Back on February 1st I mentioned my email server. Since then I've gotten a couple of inquiries into why I have one, and how it helps eliminate spam.
The reason I have one is that I like to read my email from several PCs, including PCs at other peoples' houses, without entrusting all my email to potentially snoopy providers, such as Gmail or my ISP, and having to use a web client.
The reason I can't move between machines easily is because the popular email clients' Bayesian spam filters only work on one machine. Each machine's client learns to filter a different subset of spam message types, so no one machine can do a very good job.
Because I have my own email server, I run a Bayesian filter on it, and my wife and I both train it as necessary. That server lets each of us use whatever email client we want (as long as it uses non-proprietary protocols), on any computer we want, while still having the spam consistently removed from our inboxes. When the filter finds a spammy message for my wife or me, it puts it into a personal "Likely Spam" folder.
The "Likely Spam" folder takes no effort to patrol.
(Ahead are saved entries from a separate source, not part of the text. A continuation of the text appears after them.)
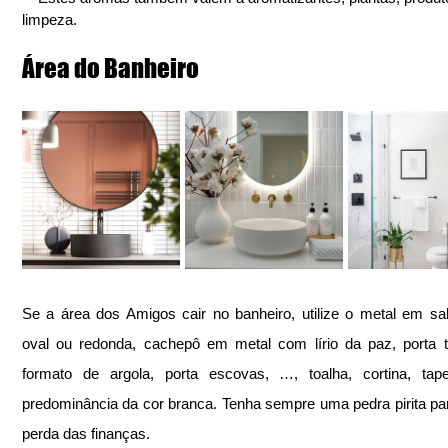
limpeza.
Área do Banheiro
Se a área dos Amigos cair no banheiro, utilize o metal em sab
oval ou redonda, cachepô em metal com lírio da paz, porta t
formato de argola, porta escovas, …, toalha, cortina, tape
predominância da cor branca. Tenha sempre uma pedra pirita para
perda das finanças.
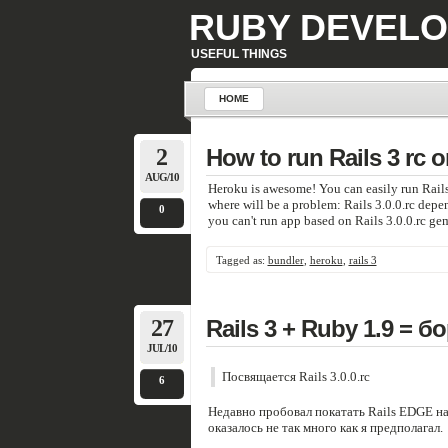
RUBY DEVELO
USEFUL THINGS
HOME
2
How to run Rails 3 rc 
AUG/10
Heroku is awesome! You can easily run Rails
where will be a problem: Rails 3.0.0.rc dep
0
you can't run app based on Rails 3.0.0.rc g
Tagged as:
bundler
,
heroku
,
rails 3
27
Rails 3 + Ruby 1.9 = 
JUL/10
Посвящается Rails 3.0.0.rc
6
Недавно пробовал покатать Rails EDGE на
оказалось не так много как я предполагал.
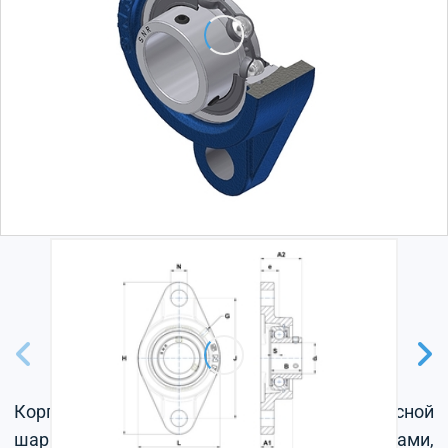
Корпус из серого чугуна, радиальный корпусной
шарикоподшипник с установочными винтами,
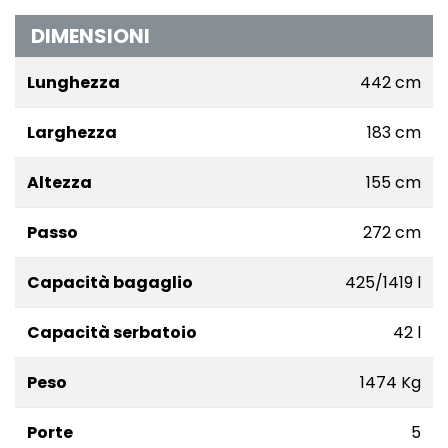
DIMENSIONI
Lunghezza
442 cm
Larghezza
183 cm
Altezza
155 cm
Passo
272 cm
Capacità bagaglio
425/1419 l
Capacità serbatoio
42 l
Peso
1474 Kg
Porte
5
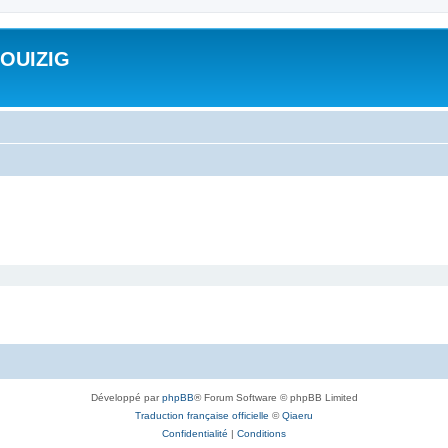
ROUIZIG
Développé par
phpBB
® Forum Software © phpBB Limited
Traduction française officielle
©
Qiaeru
Confidentialité
|
Conditions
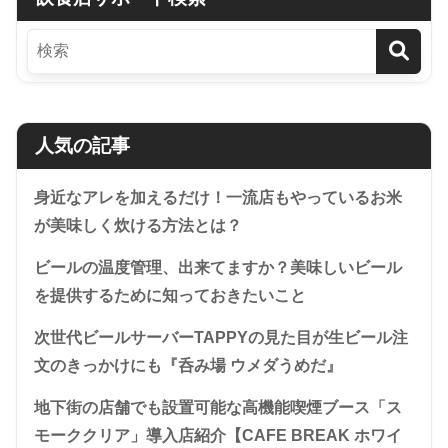
人気の記事
身近なアレを加えるだけ！一流店もやっているお米
が美味しく炊ける方法とは？
ビールの温度管理、出来てますか？美味しいビール
を提供するために知っておきたいこと
次世代ビールサーバーTAPPYの見た目が生ビール注
文のきっかけにも『呑み場 ウメダうめだ』
地下街の店舗でも設置可能な高機能喫煙ブース「ス
モーククリア」導入店紹介【CAFE BREAK ホワイ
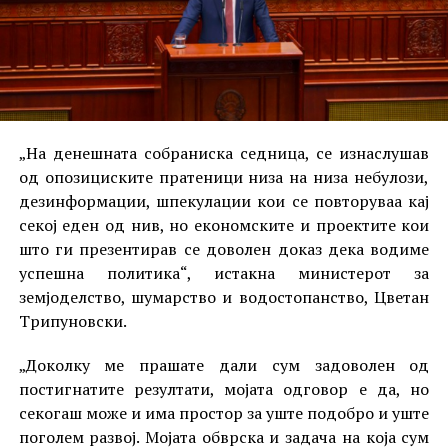
„На денешната собраниска седница, се изнаслушав
од опозициските пратеници низа на низа небулози,
дезинформации, шпекулации кои се повторуваа кај
секој еден од нив, но економските и проектите кои
што ги презентирав се доволен доказ дека водиме
успешна политика“, истакна министерот за
земјоделство, шумарство и водостопанство, Цветан
Трипуновски.
„Доколку ме прашате дали сум задоволен од
постигнатите резултати, мојата одговор е да, но
секогаш може и има простор за уште подобро и уште
поголем развој. Мојата обврска и задача на која сум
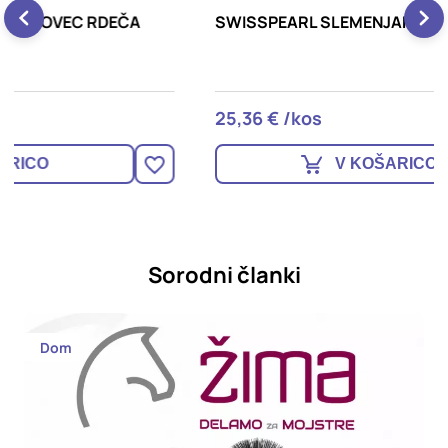
SWISSPEARL SLEMENJAK ANHOVO V8-SA SIV
S
R
25,36 € /kos
3
V KOŠARICO
Sorodni članki
Dom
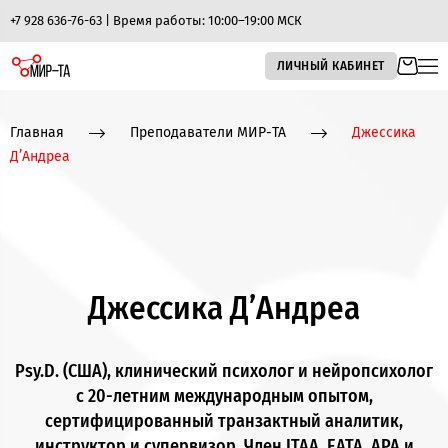
+7 928 636-76-63 | Время работы: 10:00–19:00 МСК
ЛИЧНЫЙ КАБИНЕТ
Главная
Преподаватели МИР-ТА
Джессика
Д’Андреа
Джессика Д’Андреа
Psy.D. (США), клинический психолог и нейропсихолог
с 20-летним международным опытом,
сертифицированный транзактный аналитик,
инструктор и супервизор. Член ITAA, EATA, APA и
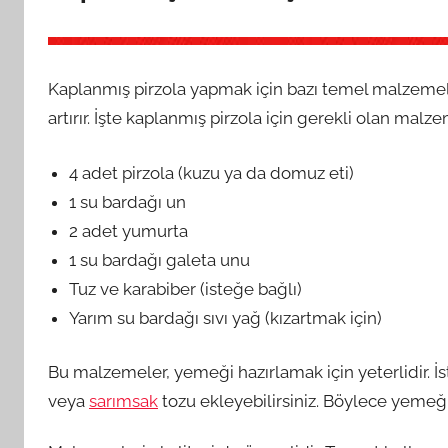
Kaplanmış pirzola yapmak için bazı temel malzemele
artırır. İşte kaplanmış pirzola için gerekli olan malz
4 adet pirzola (kuzu ya da domuz eti)
1 su bardağı un
2 adet yumurta
1 su bardağı galeta unu
Tuz ve karabiber (isteğe bağlı)
Yarım su bardağı sıvı yağ (kızartmak için)
Bu malzemeler, yemeği hazırlamak için yeterlidir. İst
veya
sarımsak
tozu ekleyebilirsiniz. Böylece yemeği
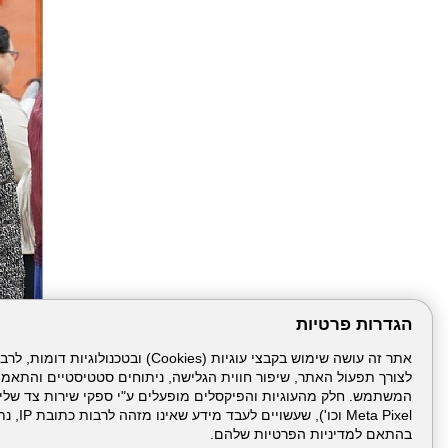
הגדרות פרטיות
הבא
לצורך תפעול האתר, שיפור חווית הגלישה, ניתוחים סטטיסטיים והתאמ
Meta Pixel 
בהתאם למדיניות הפרטיות שלהם.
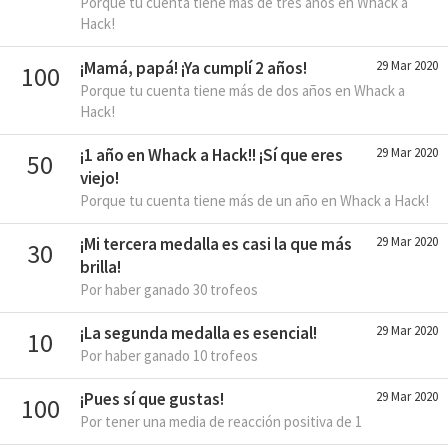
Porque tu cuenta tiene más de tres años en Whack a
Hack!
¡Mamá, papá! ¡Ya cumplí 2 años!
29 Mar 2020
100
Porque tu cuenta tiene más de dos años en Whack a
Hack!
¡1 año en Whack a Hack!! ¡Sí que eres
29 Mar 2020
50
viejo!
Porque tu cuenta tiene más de un año en Whack a Hack!
¡Mi tercera medalla es casi la que más
29 Mar 2020
30
brilla!
Por haber ganado 30 trofeos
¡La segunda medalla es esencial!
29 Mar 2020
10
Por haber ganado 10 trofeos
¡Pues sí que gustas!
29 Mar 2020
100
Por tener una media de reacción positiva de 1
I can't remember ever seeing a legitimate email message in that folder, but I still check it, just in case. For this folder I also use my email client's Bayesian filter, and because it's a different implementation that I train less often, it marks the really really spammy messages with a little trash icon. I just delete those messages from the "Likely Spam" folder without looking at them very hard. Then I scan the names and subjects of the remaining messages, potentially rescue any that aren't really spam, mark the rest as spam to train my local email client, then delete them for good. It sounds harder than it is. I can almost do all this in a few keystrokes.
My wife and I both train the shared spam filter with the newest stupid spamming tricks. When the server's filter lets a spam message through, we just drag it into our personal "Training for Spam" folder. That's all there is to it.
Although my wife and I each have a "Training for Ham" folder, we almost never have to use it. On the rare occasion we do find a message that's not really spam, we copy it into our "Training for Ham" folder.
The server's spam filter periodically checks each person's training folders, and trains itself with the messages it finds.
Each week I still see a few spam messages sneak through, but I think I know how to increase the detection another order of magnitude without changing the user experience at all. In addition to the Bayesian filter called "SpamProbe", I plan to install "SpamAssassin", which uses entirely different techniques, such as looking up the sender's domain name to see if it's in a "black list". I'm expecting the combination of the two filters to add a few more nines to the percentage of spam messages filtered.
I'm thinking about making a little network appliance with all of this software preinstalled on a small-form-factor hard drive. Do you think you would want to test one? Do you think you would buy one if it were cheap enough?